Lagu pengantar tidur, musik lain dapat membantu bayi prematur yang sakit
Sebuah studi baru menunjukkan bahwa bernyanyi atau memainkan suara mirip rahim di unit perawatan intensif neonatal (NICU) dapat membantu memperlambat detak jantung dan memperbaiki pola tidur dan makan bayi prematur.
Para peneliti menemukan bahwa bayi yang mengalami gangguan pernapasan atau sepsis cenderung merasa lebih baik saat mendengarkan orangtuanya menyanyikan lagu pengantar tidur atau suara yang meniru detak jantung ibu atau cairan di dalam rahim.
“Kami belajar dari literatur dan penelitian seperti ini bahwa bayi prematur belum tentu tumbuh dengan baik jika mereka disimpan di inkubator,” kata Joanne Loewy, direktur Pusat Musik dan Kedokteran Louis Armstrong di Beth Israel Medical. Pusat, New York, kata.
“Fungsi neurologis dapat ditingkatkan dengan musik; tanda-tanda vital dapat ditingkatkan dengan suara interaktif dan terapi musik,” katanya kepada Reuters Health.
Studi barunya mencakup 272 bayi prematur yang dirawat di 11 NICU yang memiliki terapis musik.
Pada waktu yang berbeda-beda selama dua minggu, orang tua bayi bernyanyi untuk mereka atau terapis menggunakan salah satu dari dua perangkat yang dirancang untuk mensimulasikan suara rahim selama 10 menit. Loewy dan rekan-rekannya membandingkan tanda-tanda vital bayi prematur selama periode tersebut, serta pola makan dan tidur mereka, dengan saat tidak ada suara yang terdengar.

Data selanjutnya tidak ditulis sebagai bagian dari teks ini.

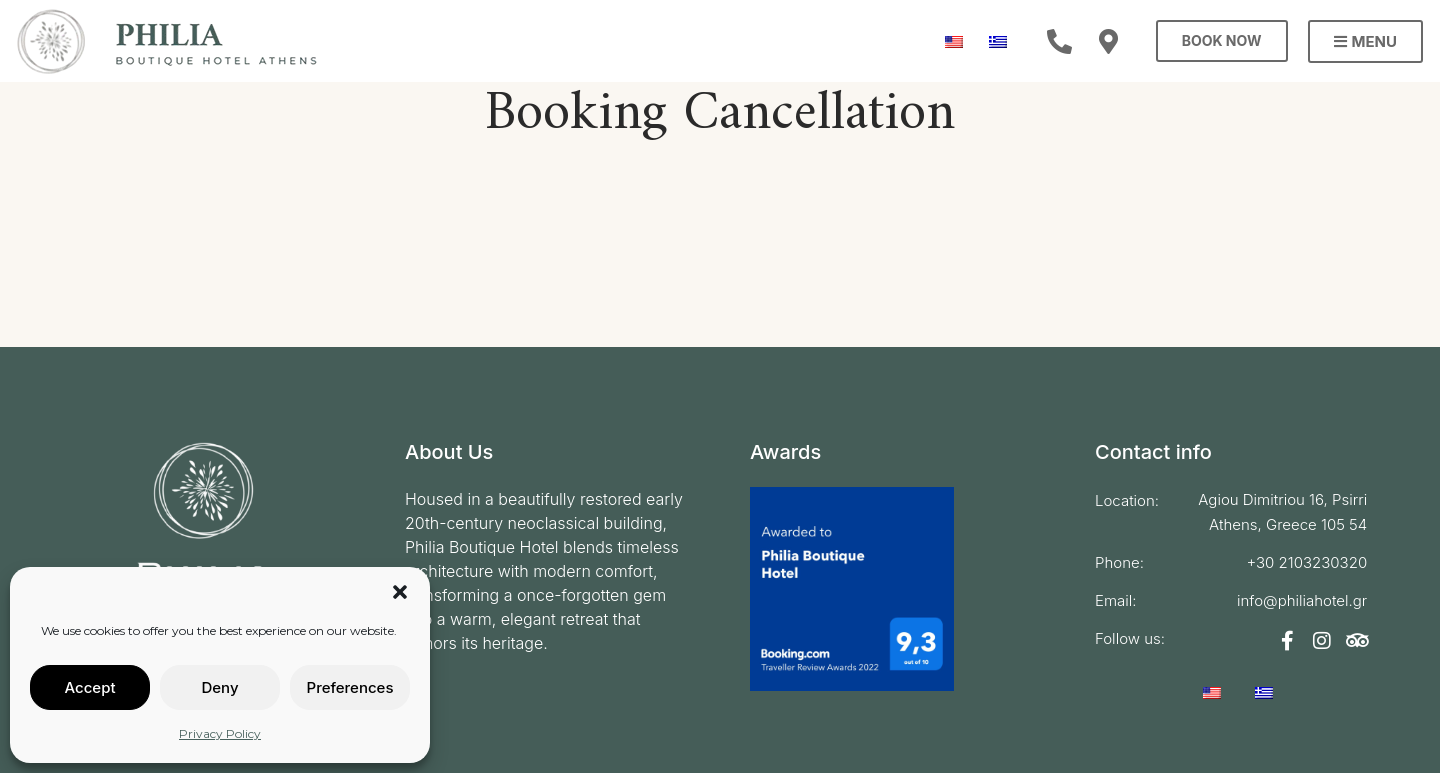 This screenshot has height=773, width=1440. What do you see at coordinates (1302, 600) in the screenshot?
I see `info@philiahotel.gr` at bounding box center [1302, 600].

Mereka menemukan bahwa detak jantung bayi turun rata-rata satu atau dua detak per menit saat mendengarkan lagu pengantar tidur dan suara detak jantung, serta setelah mendengar suara lain yang mirip rahim.
“Nyanyian itu sangat penting karena mewakili keakraban—bayi telah mendengar suara ibu dan ayahnya sejak usia 16 minggu,” jelas Loewy, “ditambah lagi Anda memiliki melodi dan ritme dalam bernyanyi.”
Kecepatan menghisap meningkat seiring dengan suara detak jantung, dan ada perbaikan jangka panjang dalam pola tidur terkait dengan suara cairan seperti rahim, para peneliti melaporkan pada hari Senin di Pediatrics.
Penelitian sebelumnya mengenai efek menenangkan dari musik menemukan hasil yang beragam baik pada bayi maupun, misalnya, orang dewasa yang menggunakan ventilator dalam perawatan intensif.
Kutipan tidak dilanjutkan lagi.